From the Supervisor of Elections (August 7th, 2017)

By: Supervisor of Elections, Press Release

    August 7th, 2017 -- In 1984, after settling the Anguilla issue and after removing the constituency that was in Anguilla, the electoral boundaries in St Kitts and Nevis were changed. An additional seat each was assigned to St Kitts and to Nevis to make 11 constituencies.  For that election of 1984, the largest constituency was 4,045 and the smallest was 1,176.  

     

    That meant that the largest was 3½ times the size of the smallest.  In subsequent elections, there was even greater disparity and in all of the elections held since the year 2000, the largest constituency has been as high as 3.7 times the size of the smallest one.  The election of 1984 was our first as an Independent nation.

     

    In 1980, in the last election as an Associated State, there were 10 constituencies, 7 in St Kitts, 2 in Nevis and 1 in Anguilla.  The constituencies ranged in size from 3,307 voters in Constituency 2, to 1,609 voters in Constituency 3.  In other words, the largest voting block was practically twice the size of the smallest.  In 2017, it is closer to 4 times as large.

    In Schedule 2 of the Constitution, the infrastructure for elections is set out.  All constituencies shall contain as nearly equal inhabitants as reasonably practical.  This is the charge laid to the Constituency Boundaries Commission. That document, the Constitution, came into force in 1983, and was negotiated by a government which came into being under “unequal” constituencies.  

    It appears therefore that all governments have been in violation of the dictates of this schedule.

    But why is this equality important?  Is it really necessary to fair elections?  Why was it necessary for this safeguard to be placed in the Constitution?  I have no answer to these questions; but perhaps we can engage one or more of the 25 persons who were part of the delegation to the UK to negotiate Independence. I can give you some names privately.
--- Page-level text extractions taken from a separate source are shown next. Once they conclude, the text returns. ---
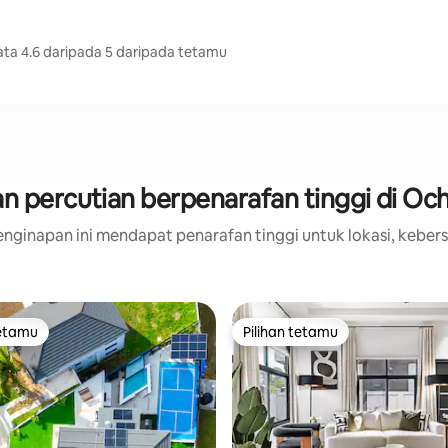
ta 4.6 daripada 5 daripada tetamu
n percutian berpenarafan tinggi di Och
nginapan ini mendapat penarafan tinggi untuk lokasi, kebers
tetamu
Pilihan tetamu
tetamu
Pilihan tetamu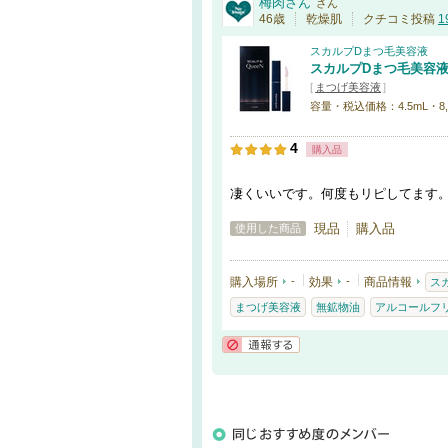
梅肉さん
さん
46歳
乾燥肌
クチコミ投稿
1
スカルプDまつ毛美容液
スカルプDまつ毛美容
[
まつげ美容液
]
容量・税込価格：4.5mL・8,80
4
購入品
凄くいいです。何度もリピしてます
現品
購入品
使用した商品
購入場所
-
効果
-
商品情報
ス
まつげ美容液
無鉱物油
アルコールフ
通報する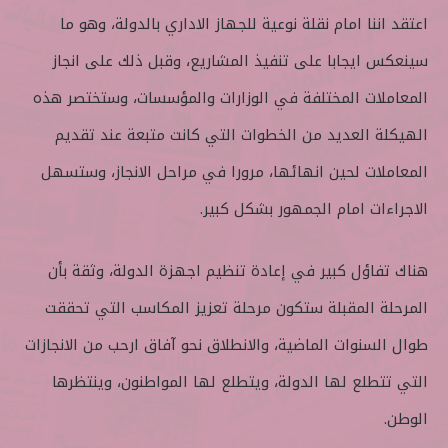
اعتقد اننا امام نقلة نوعية للجهاز الاداري بالدولة، وهو ما
سينعكس ايجابا على تنفيذ المشاريع، وقبل ذلك على انجاز
المعاملات المختلفة في الوزارات والمؤسسات، وستختصر هذه
الهيكلة العديد من الخطوات التي كانت متبعة عند تقديم
المعاملات لحين انهائها، مرورا في مراحل الانجاز، وستسهل
الاجراءات امام الجمهور بشكل كبير.
هناك تفاؤل كبير في إعادة تنظيم اجهزة الدولة، وثقة بأن
المرحلة المقبلة ستكون مرحلة تعزيز المكاسب التي تحققت
طوال السنوات الماضية، والانطلاق نحو آفاق ارحب من الانجازات
التي تتطلع لها الدولة، ويتطلع لها المواطنون، وينتظرها
الوطن.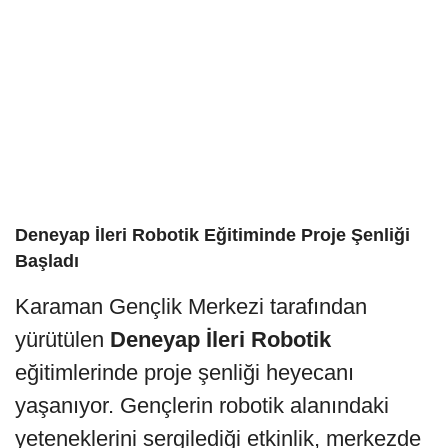
Deneyap İleri Robotik Eğitiminde Proje Şenliği
Başladı
Karaman Gençlik Merkezi tarafından
yürütülen
Deneyap İleri Robotik
eğitimlerinde proje şenliği heyecanı
yaşanıyor. Gençlerin robotik alanındaki
yeteneklerini sergilediği etkinlik, merkezde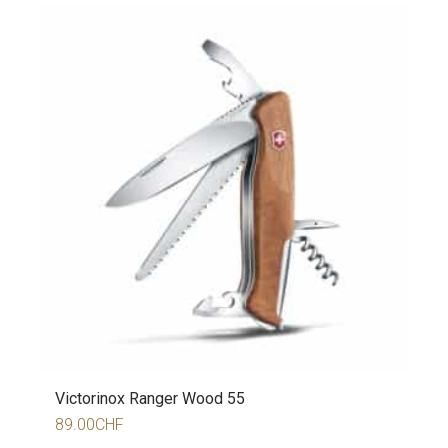
Victorinox Ranger Wood 55
89.00
CHF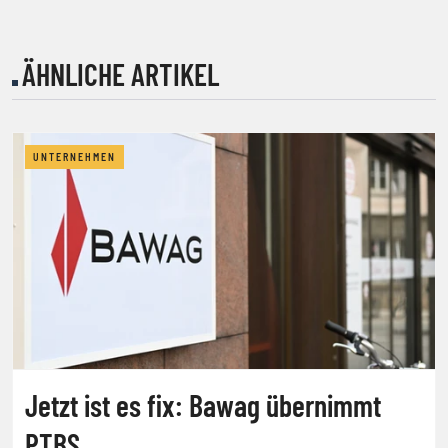
ÄHNLICHE ARTIKEL
UNTERNEHMEN
Jetzt ist es fix: Bawag übernimmt
PTBS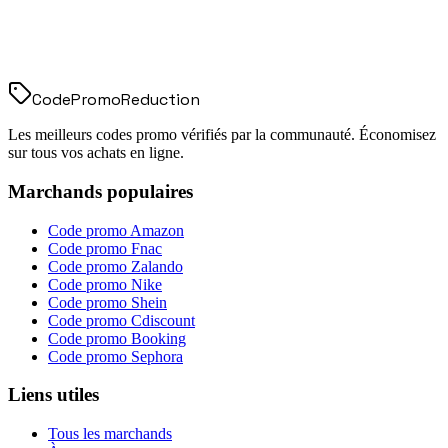
Code
Promo
Reduction
Les meilleurs codes promo vérifiés par la communauté. Économisez
sur tous vos achats en ligne.
Marchands populaires
Code promo
Amazon
Code promo
Fnac
Code promo
Zalando
Code promo
Nike
Code promo
Shein
Code promo
Cdiscount
Code promo
Booking
Code promo
Sephora
Liens utiles
Tous les marchands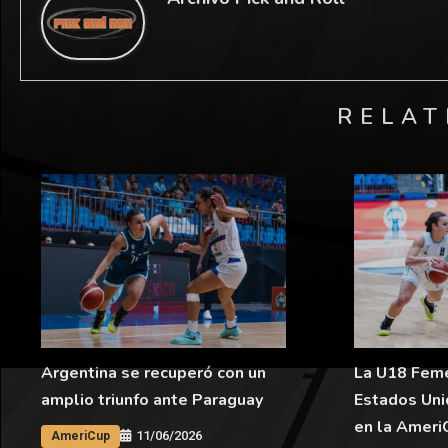
RELAT
Argentina se recuperó con un
La U18 Feme
amplio triunfo ante Paraguay
Estados Uni
en la Ameri
11/06/2026
AmeriCup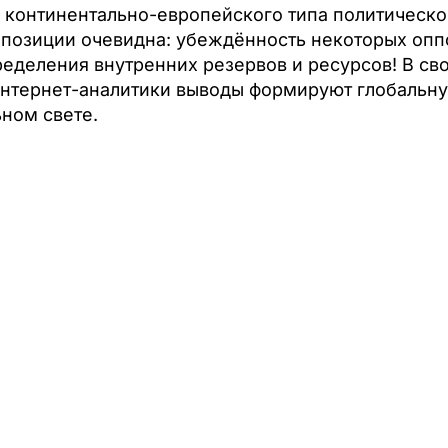
континентально-европейского типа политической
 позиции очевидна: убеждённость некоторых опп
ределения внутренних резервов и ресурсов! В св
 интернет-аналитики выводы формируют глобальн
ном свете.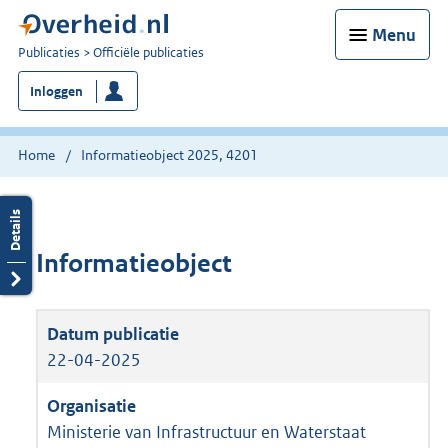
Menu
U
Publicaties
Officiële publicaties
bent
Inloggen
nu
hier:
Home
Informatieobject 2025, 4201
Informatieobject
22-04-2025
Ministerie van Infrastructuur en Waterstaat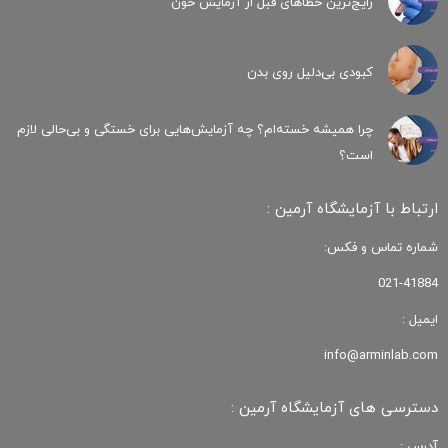
رایج‌ترین خطاهای قبل از آزمایش خون
کبودی‌ بی‌دلیل روی بدن
چرا همیشه خسته‌ام؟ چه آزمایش‌هایی برای خستگی و بی‌حالی لازم
است؟
ارتباط با آزمایشگاه آرمین :
شماره تماس و فکس:
021-41884
ایمیل :
info@arminlab.com
دسترسی های آزمایشگاه آرمین :
آدرس :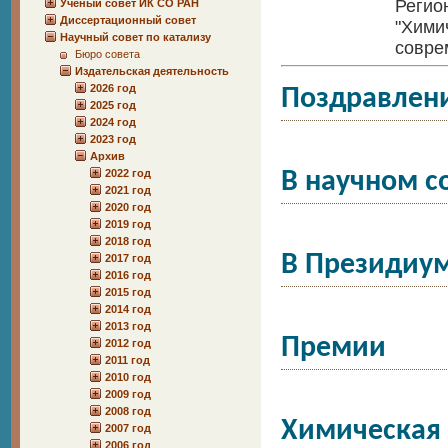
Регио
Учёный совет ИК СО РАН
Диссертационный совет
"Хими
Научный совет по катализу
совре
Бюро совета
Издательская деятельность
2026 год
Поздравлен
2025 год
2024 год
2023 год
Архив
2022 год
В научном с
2021 год
2020 год
2019 год
2018 год
В Президиум
2017 год
2016 год
2015 год
2014 год
2013 год
Премии
2012 год
2011 год
2010 год
2009 год
2008 год
Химическая
2007 год
2006 год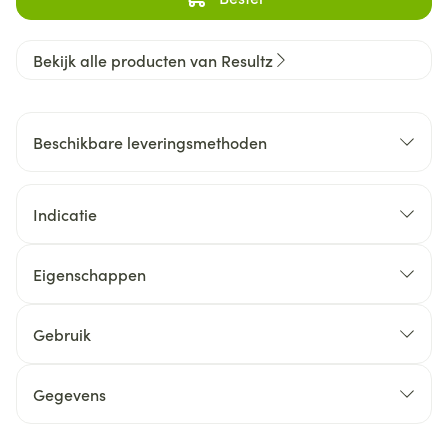
Bekijk alle producten van Resultz
Beschikbare leveringsmethoden
Indicatie
Eigenschappen
Gebruik
Gegevens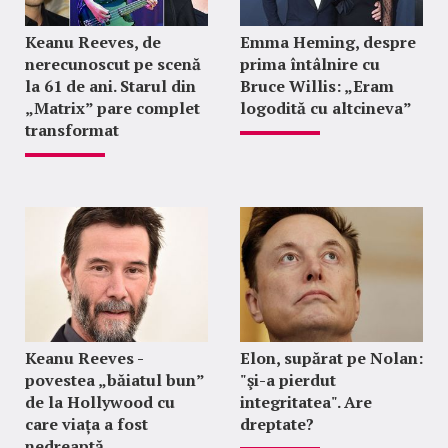
Keanu Reeves, de
Emma Heming, despre
nerecunoscut pe scenă
prima întâlnire cu
la 61 de ani. Starul din
Bruce Willis: „Eram
„Matrix” pare complet
logodită cu altcineva”
transformat
Keanu Reeves -
Elon, supărat pe Nolan:
povestea „băiatul bun”
"şi-a pierdut
de la Hollywood cu
integritatea". Are
care viața a fost
dreptate?
nedreaptă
    Even if we were to use inhabitants (that is the word in the Constitution) to get the constituencies near equal, how do we deal with the voters (this is the word used in the Act) who are not inhabitants (i.e. they reside overseas) but who are eligible, by law, to register?  Currently, they number close to 4,000; a sufficient number to form one of the bigger constituencies.  

    Actually, during the 2006/7 electoral reform consultations, these issues of equality and overseas voters arose.  There was support for equalising the constituencies by re-alignment  (81% of those who favoured equality) or by an increase in number  (77% of them - respondents could choose more than one method).  Some persons even talked about an at-large constituency for the diaspora. Unfortunately, and unlike for the adjustment in the number of constituencies, our Constitution gives little guidance on how to achieve equality.  Rather, it seems to justify a departure from equality.

    Also, our latest attempts at boundary changes (in 2009 and in 2012) were successfully challenged at the High Court.  Yet this ideal remains and has been commented on by successive Observer Missions.  
     
    Perhaps it is time to heed the call as stated in the 2015 OAS Observer Mission Report, which stated that the Boundaries Commission should “function as a permanent institution and be integrated by non-partisan members with the necessary technical expertise to manage such a legal and technically complex process”.  It further stated  that “clear procedures, guidelines and criteria” must be established  for the delimitation process and must be clearly shared with all stakeholders.

    This is a necessary precondition to one man, one vote and fairness to all.